Yes and the solution is to make testing more accessible and not even more policing of the legitimacy of ND diagnoses.
When I was in college I had to fight tooth and nail for the barest of accommodations and I was still struggling. The reactions from the profs when I sent them the accommodation file typically ranged from annoyance to condescending suspicion. My grades still generally lagged behind NT students.
The professor quoted in the article pretty obviously doesn’t give a shit about the accessibility of testing and just want to tell their ND students to go fuck themselves.
Good on America for doing more to help the ND compared to others.
The solution to that is just allowing these accommodations for anyone regardless of diagnosis, on a “If it helps you it’s for you” basis.
There’s no difference between 1.25x time and 2x time on exams for most people, because most exams are designed so most people finish with time left over.

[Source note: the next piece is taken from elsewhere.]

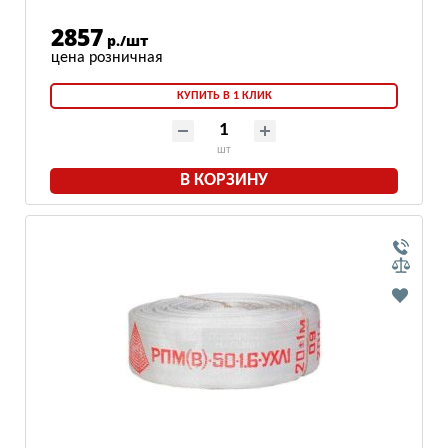
2857
р./шт
КУПИТЬ В 1 КЛИК
шт
В КОРЗИНУ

We really need to normalize disabilities as a fact of life more and have more accessibility tools be "if it helps you it's for you". I feel weird using "accessible" stuff that's a Big Deal to use, even stuff that looking at its technical design is better for everyone including perfectly abled folks. If I have to look like a jerk or disclose my neurodivergence for an accessibility tool, I'm not going to try it. If it's just available for anyone to use, and I'm not depriving someone with a physical disability of access to it, I'll try anything that looks useful.